Like Harnett, he was warned by the Secret Service to cease and desist painting paper money, but he continued to do so throughout his years of greatest productivity; examples include The Changes of Time (1888) and Can You Break a Five? (c. 1885). He painted other subjects such as Slate (c. 1895), a bin of peanuts in Fresh Roasted (1887), The Clay Pipe (1889), and the huge Grandma's Hearthstone (1890), in the collection of the Detroit Institute of Arts.

Over the course of his career, Haberle exhibited work at art institutions such as the National Academy of Design in New York and the Pennsylvania Academy of the Fine Arts in Philadelphia. Due to the popular appeal of Haberle's style and subject matter, his work was also shown in venues not conventionally known for displaying art, such as bookstores, saloons, liquor stores, and hotels.
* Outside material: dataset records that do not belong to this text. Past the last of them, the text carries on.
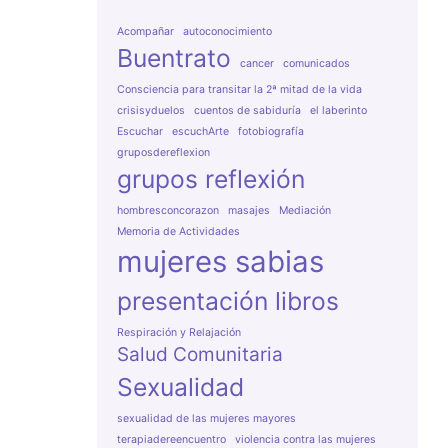
Acompañar
autoconocimiento
Buentrato
cancer
comunicados
Consciencia para transitar la 2ª mitad de la vida
crisisyduelos
cuentos de sabiduría
el laberinto
Escuchar
escuchArte
fotobiografía
gruposdereflexion
grupos reflexión
hombresconcorazon
masajes
Mediación
Memoria de Actividades
mujeres sabias
presentación libros
Respiración y Relajación
Salud Comunitaria
Sexualidad
sexualidad de las mujeres mayores
terapiadereencuentro
violencia contra las mujeres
By 1893, eye problems caused Haberle to move away from making detailed work, although he continued to paint. Among his later works are paintings of flowers executed in a looser style, and in 1909 he painted his final trompe-l'œil, the large Night, in the collection of the New Britain Museum of American Art, New Britain, Connecticut. Haberle died in 1933 in New Haven, Connecticut, and was then interred at New Haven's Evergreen Cemetery.

Following some decades of obscurity after his death, Haberle's oeuvre of some forty trompe l'oeil paintings was later identified and reevaluated by the art historian Alfred Frankenstein.